Jeff has some very good points. Choosing a larger scale plan and redrawing it in a smaller scale without resizing it would make for some really nice curves. I’m not quite sure what you mean about rescaling Z to N though, that would only make it more difficult concidering your limited space…
Have fun [:)]
Svein
Keen on operating heavy equipment, eh…? [:)] My LHS had a Märklin H0 Big Boy on display when I dropped by a while ago, it was HUGE…! [:O] Only small engines and short cars here, I’m planning a rural Norwegian branch line set in the 1930’s.
Let’s just say while I normaly go for Diesels, Heavy Steam realy holds my attention.

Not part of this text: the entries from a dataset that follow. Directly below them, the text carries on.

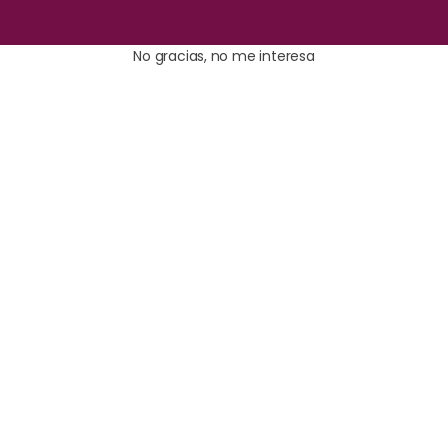
No gracias, no me interesa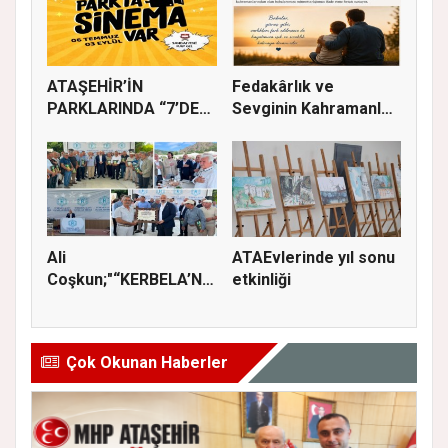
ATAŞEHİR’İN
Fedakârlık ve
PARKLARINDA “7’DEN
Sevginin Kahramanları
70’E SİNEMA KE...
Olan Baba...
Ali
ATAEvlerinde yıl sonu
Coşkun;"“KERBELA’NIN
etkinliği
YASI, ADALETİN VE
HA...
Çok Okunan Haberler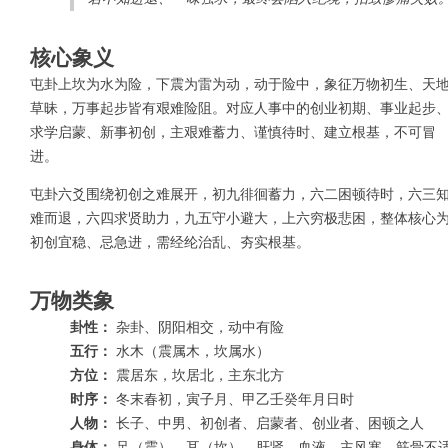
核心象义
屯卦上坎为水为险，下震为雷为动，动于险中，象征万物初生、天
草昧，万事起步皆有艰难险阻。对应人事中的创业初期、事业起步
求学启蒙、新事初创，主艰难蓄力、谨慎待时、建立根基，不可冒
进。
屯卦六爻围绕初创之难展开，初九徘徊蓄力，六二困顿待时，六三
难而退，六四求贤助力，九五守小避大，上六穷极悲困，整体核心
初创宜稳、忌急进，需经纶治乱、夯实根基。
万物类象
卦性：
杂卦、阴阳相交，动中有险
五行：
水木（震属木，坎属水）
方位：
震居东，坎居北，主东北方
时序：
冬末春初，寅子月、甲乙壬癸年月日时
人物：
长子、中男、初创者、启蒙者、创业者、困顿之人
身体：
足（震）、耳（坎）、肝肾、血液，主风寒、筋骨不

I’ve seen the Big Boy up in Cheyenne Wy several times, Challenger live in Colo, and the SP 4449 Daylight live both in Portland OR, and in 75-76 in Freedom Train colors as a kid in grade school on a field trip ( had the oppertutinity at that time to actualy tour the cab and opperate the whistle and bell [:D] - can you tell that it had a lasting impression on me ? [:D] ).
I have this idea where I set the layout up, that with a couple of changes to a few parts, and I can run trains from any era from the mid-late 40’s to modern day - as such I would have to stick to a few key building designs that are very simular now as they were in the mid-late 40s’ and countryside.
Jeff has some very good points. Choosing a larger scale plan and redrawing it in a smaller scale without resizing it would make for some really nice curves.
True. That was in part what I thought I was doing with the other idea I had - thinking that if 18 inch curves were good in HO, they would look better in N scale - I just didn’t realise it was already in N scale not HO, and that the curves would also shrink when scaling down.
[quote]
I’m not quite sure what you mean about rescaling Z to N thoug
Here’s the Clinchfield book:
As far as the other conversions:
O is 1:48, so N is 48/160 times that or .3
Z is 1:220, so N is 220/160, or 1.375
HO is 1:87.1, .544
S is 1:64, .4
I see what you mean, since you are using a dining room it sort of changes the way I’d think about it. I’d have wanted to go around the walls, at least part way, but for what you are up against that won’t make much sense.
Here’s the Clinchfield book:
As far as the other conversions:
O is 1:48, so N is 48/160 times that or .3
Z is 1:220, so N is 220/160, or 1.375
HO is 1:87.1, .544
S is 1:64, .4
I see what you mean, since you are using a dining room it sort of changes the way I’d think about it. I’d have wanted to go around the walls, at least part way, but for what you are up against that won’t make much sense.